Am hopefully getting this watch in the next two weeks but it needs the other sort of spring bar that fit around the point on the lugs, i have one but not sure where to buy another from. Any suggestions?


----------



## pugster (Nov 22, 2004)

mmm , i wouldnt trust that on a strap tbh, i'd drill the lugs out and fit conventional springbars, what size do you need?


----------



## Thomasr (Oct 11, 2011)

pugster said:


> mmm , i wouldnt trust that on a strap tbh, i'd drill the lugs out and fit conventional springbars, what size do you need?










Can't do that its 18ct gold!!!


----------



## jnash (Dec 6, 2010)

my chrono suisse that im desperately trying to repair has this so lets all bang heads together and find a solution lol... as im hopefully going to need an answer soon!

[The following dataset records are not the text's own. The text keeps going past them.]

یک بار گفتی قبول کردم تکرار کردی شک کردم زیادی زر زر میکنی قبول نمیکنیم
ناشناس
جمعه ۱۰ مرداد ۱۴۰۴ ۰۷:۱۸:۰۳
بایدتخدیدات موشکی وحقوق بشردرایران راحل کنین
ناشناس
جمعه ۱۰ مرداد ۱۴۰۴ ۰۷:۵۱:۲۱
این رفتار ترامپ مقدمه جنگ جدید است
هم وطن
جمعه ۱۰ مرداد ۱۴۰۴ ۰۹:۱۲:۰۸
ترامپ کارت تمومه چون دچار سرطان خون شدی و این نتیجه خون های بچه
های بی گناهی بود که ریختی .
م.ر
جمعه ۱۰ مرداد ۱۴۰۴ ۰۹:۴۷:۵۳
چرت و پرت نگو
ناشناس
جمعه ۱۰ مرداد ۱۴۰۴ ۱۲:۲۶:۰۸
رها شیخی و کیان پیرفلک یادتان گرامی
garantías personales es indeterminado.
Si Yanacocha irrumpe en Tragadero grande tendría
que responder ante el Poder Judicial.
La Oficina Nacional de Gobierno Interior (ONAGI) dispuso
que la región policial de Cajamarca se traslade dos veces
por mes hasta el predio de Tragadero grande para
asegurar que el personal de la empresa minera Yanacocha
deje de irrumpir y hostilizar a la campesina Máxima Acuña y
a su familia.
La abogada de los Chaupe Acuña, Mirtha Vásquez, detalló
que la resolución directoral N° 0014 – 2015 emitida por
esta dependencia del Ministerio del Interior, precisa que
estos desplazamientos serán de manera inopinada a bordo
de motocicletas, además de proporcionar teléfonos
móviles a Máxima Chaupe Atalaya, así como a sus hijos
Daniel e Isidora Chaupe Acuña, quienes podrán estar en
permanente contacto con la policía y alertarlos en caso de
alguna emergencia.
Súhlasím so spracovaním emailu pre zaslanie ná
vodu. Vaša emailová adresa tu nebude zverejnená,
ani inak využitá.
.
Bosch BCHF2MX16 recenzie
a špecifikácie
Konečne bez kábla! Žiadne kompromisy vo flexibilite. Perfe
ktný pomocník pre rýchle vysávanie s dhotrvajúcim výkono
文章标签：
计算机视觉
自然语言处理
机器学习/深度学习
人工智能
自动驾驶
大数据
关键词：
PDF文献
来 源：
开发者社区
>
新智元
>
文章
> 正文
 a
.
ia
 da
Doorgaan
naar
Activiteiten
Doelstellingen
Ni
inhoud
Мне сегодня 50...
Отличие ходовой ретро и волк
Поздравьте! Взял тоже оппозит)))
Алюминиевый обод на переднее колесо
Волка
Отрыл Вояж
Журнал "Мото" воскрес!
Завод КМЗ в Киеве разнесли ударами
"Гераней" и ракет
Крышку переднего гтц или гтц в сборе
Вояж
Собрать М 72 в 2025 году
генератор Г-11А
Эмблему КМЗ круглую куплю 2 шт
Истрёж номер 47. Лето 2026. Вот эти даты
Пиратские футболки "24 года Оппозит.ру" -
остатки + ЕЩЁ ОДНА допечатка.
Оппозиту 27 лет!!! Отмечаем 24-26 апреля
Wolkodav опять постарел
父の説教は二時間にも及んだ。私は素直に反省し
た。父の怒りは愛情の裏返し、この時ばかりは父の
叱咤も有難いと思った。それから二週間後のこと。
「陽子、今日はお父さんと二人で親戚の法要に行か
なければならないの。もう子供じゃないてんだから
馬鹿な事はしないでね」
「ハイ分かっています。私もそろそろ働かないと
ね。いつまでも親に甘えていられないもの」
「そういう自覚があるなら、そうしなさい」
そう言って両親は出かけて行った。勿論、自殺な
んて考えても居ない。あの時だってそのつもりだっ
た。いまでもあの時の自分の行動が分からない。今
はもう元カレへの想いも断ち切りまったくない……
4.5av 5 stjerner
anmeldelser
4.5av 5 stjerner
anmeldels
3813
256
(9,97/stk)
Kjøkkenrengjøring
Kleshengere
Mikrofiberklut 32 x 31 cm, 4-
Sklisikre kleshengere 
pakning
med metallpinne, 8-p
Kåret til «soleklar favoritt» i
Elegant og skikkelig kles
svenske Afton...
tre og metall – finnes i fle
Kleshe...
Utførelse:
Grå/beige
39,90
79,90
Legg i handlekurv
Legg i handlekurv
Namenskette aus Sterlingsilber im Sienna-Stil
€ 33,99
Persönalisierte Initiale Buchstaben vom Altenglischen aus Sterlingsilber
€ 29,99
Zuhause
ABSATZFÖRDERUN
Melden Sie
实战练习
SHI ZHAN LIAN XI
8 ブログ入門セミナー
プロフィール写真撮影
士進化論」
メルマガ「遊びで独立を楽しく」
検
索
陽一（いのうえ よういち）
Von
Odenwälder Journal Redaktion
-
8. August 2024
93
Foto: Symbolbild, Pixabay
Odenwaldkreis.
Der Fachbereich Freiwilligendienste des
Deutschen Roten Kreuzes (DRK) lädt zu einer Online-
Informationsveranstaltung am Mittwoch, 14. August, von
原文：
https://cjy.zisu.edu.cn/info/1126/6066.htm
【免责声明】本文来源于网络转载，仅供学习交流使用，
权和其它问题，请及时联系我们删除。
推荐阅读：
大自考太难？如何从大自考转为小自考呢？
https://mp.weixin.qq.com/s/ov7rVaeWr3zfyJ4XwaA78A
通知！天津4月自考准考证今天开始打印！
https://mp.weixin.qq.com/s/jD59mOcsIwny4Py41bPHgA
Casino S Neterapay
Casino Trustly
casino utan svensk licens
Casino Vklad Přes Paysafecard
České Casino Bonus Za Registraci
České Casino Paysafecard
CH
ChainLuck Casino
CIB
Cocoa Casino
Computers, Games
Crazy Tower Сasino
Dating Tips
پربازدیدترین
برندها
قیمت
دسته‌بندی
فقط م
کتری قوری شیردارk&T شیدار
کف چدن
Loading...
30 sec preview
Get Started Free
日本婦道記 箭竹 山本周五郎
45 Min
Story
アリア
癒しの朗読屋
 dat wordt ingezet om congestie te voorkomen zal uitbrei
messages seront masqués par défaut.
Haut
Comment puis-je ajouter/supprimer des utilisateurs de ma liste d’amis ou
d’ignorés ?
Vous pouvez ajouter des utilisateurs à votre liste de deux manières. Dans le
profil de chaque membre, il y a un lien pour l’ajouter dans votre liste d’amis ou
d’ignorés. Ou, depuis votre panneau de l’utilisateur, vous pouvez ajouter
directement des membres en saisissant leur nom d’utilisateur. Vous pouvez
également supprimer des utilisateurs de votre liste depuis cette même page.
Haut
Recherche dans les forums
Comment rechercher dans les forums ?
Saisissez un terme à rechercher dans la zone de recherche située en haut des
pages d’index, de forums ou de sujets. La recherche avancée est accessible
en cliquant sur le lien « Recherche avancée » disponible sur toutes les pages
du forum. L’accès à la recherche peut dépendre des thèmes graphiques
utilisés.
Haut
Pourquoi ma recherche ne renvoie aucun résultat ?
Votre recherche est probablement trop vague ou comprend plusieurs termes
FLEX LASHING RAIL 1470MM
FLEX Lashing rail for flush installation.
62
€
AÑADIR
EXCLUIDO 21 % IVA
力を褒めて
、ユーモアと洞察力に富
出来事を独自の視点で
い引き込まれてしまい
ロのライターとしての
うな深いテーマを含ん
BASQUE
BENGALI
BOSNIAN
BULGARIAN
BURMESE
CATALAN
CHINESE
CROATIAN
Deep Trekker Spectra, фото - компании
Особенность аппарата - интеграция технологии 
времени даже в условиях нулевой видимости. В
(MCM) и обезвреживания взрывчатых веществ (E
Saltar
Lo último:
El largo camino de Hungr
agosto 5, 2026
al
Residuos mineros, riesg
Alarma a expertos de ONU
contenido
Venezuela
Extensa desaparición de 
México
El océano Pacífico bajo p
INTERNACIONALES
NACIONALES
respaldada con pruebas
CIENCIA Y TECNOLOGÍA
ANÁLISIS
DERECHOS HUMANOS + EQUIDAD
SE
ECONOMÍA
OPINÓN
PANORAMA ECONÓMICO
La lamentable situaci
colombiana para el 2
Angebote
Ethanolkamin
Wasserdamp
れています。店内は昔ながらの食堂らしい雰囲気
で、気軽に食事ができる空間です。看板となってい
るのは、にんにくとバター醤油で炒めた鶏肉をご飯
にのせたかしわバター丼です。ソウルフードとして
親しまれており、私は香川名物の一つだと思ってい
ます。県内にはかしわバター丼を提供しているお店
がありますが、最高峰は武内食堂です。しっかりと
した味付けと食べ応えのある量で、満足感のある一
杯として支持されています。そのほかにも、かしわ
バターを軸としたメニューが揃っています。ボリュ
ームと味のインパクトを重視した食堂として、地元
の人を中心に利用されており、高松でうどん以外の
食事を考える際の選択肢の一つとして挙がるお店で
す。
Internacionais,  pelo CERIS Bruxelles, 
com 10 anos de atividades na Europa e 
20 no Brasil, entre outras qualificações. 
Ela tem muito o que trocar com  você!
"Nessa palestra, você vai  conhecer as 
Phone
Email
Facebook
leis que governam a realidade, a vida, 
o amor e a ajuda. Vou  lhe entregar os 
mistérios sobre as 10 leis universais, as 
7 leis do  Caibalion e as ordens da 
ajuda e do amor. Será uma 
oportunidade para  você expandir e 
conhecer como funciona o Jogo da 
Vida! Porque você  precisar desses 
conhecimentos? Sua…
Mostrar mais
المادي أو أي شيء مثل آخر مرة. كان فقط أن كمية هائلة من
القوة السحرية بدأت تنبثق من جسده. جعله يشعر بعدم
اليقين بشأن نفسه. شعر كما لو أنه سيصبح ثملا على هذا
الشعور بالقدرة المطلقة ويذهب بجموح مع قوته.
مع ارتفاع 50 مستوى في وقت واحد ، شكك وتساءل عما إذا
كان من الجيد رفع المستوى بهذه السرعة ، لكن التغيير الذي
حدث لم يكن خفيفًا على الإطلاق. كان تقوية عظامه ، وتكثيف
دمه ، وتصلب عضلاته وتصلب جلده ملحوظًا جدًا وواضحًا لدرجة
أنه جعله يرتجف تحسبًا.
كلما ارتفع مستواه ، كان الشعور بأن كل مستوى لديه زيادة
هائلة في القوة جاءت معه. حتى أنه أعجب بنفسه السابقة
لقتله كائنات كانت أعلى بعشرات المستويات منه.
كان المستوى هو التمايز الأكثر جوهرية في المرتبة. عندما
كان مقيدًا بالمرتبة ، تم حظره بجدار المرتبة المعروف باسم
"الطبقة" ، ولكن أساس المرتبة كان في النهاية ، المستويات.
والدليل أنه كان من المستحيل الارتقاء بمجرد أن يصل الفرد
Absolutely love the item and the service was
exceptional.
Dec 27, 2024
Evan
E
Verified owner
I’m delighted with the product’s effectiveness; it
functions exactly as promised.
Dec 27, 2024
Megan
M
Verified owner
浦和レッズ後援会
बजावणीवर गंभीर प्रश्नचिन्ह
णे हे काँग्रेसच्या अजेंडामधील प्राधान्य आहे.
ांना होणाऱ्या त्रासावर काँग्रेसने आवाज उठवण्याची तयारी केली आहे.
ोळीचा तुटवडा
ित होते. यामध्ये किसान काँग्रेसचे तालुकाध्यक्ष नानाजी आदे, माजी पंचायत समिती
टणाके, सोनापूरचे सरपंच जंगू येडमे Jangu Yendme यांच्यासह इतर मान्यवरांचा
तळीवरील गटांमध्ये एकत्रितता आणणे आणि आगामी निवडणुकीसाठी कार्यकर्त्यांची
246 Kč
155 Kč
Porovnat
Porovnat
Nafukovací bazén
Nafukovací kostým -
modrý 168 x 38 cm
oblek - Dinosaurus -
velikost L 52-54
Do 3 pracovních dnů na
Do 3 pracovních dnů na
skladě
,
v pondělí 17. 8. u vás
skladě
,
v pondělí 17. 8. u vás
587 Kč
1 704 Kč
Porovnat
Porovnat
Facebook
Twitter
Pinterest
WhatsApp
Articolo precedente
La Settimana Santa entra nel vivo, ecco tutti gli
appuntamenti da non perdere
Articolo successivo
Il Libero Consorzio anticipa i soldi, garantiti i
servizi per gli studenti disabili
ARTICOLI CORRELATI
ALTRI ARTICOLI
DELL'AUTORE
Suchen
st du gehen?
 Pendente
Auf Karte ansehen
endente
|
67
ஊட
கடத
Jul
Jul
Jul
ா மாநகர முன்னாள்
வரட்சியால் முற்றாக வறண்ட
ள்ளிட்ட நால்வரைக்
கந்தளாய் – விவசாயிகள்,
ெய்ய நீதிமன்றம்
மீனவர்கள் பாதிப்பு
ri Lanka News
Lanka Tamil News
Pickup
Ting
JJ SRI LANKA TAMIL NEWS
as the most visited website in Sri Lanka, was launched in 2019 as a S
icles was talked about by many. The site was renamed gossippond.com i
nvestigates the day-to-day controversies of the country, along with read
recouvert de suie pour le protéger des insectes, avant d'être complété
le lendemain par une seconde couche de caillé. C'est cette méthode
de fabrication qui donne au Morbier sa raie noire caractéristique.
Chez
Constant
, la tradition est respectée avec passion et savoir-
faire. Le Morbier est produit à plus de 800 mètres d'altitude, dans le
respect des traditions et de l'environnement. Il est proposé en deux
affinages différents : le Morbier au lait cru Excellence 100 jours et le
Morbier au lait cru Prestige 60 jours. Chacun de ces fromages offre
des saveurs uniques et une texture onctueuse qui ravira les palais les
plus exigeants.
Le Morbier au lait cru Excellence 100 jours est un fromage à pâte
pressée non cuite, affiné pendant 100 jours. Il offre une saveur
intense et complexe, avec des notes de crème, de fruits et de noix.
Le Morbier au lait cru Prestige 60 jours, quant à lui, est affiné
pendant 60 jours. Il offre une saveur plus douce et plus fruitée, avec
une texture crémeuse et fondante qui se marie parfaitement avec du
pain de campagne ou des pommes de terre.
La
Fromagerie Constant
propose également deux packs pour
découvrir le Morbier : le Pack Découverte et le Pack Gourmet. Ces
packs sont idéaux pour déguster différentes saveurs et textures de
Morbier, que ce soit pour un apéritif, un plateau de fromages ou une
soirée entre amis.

Thomas.... thats the chrono you were talking about then... its gorgeous.... well done.


----------



## Rotundus (May 7, 2012)

send am email to roy or try steve burrrage...


----------



## Tempus Nil (Jan 7, 2012)

Female springbars are available @ Cousins Material House. Visit Cousinsuk.com.

Navigate to:

1. Watch Straps, Bracelets & fittings

2. Fittings - Springbars

3. Springbars - Individual Sizes

4. 1.8mm Springbars by size.

Scroll down to find Female springbars.

Job Done.


----------



## pugster (Nov 22, 2004)

Thomasr said:


> pugster said:
> 
> 
> > mmm , i wouldnt trust that on a strap tbh, i'd drill the lugs out and fit conventional springbars, what size do you need?
> ...


lol sorry didnt realise it was 18k, still would not trust it tbh - 18k is very soft , tempus nil has it sorted anyway


----------



## jakej106 (Mar 25, 2013)

Female spring bars are available from any good jewellers, just not all keep them in stock. And security wise, never had any issue with them at all.


----------